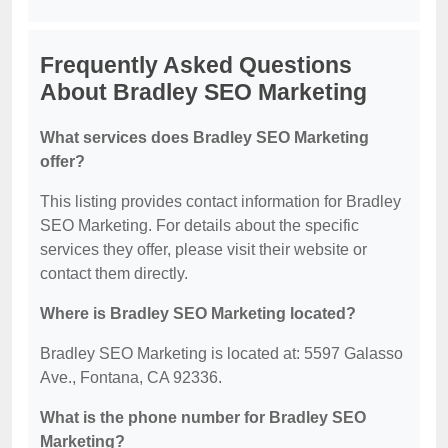
Frequently Asked Questions
About Bradley SEO Marketing
What services does Bradley SEO Marketing
offer?
This listing provides contact information for Bradley
SEO Marketing. For details about the specific
services they offer, please visit their website or
contact them directly.
Where is Bradley SEO Marketing located?
Bradley SEO Marketing is located at: 5597 Galasso
Ave., Fontana, CA 92336.
What is the phone number for Bradley SEO
Marketing?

☆ ☆ ☆ ☆ ☆ ☆ ☆

#### [What the task requires]
Find the line containing "What is the phone number for Bradley SEO", then output it and every line after it to the end of the data, exactly.

#### [Solution]
What is the phone number for Bradley SEO
Marketing?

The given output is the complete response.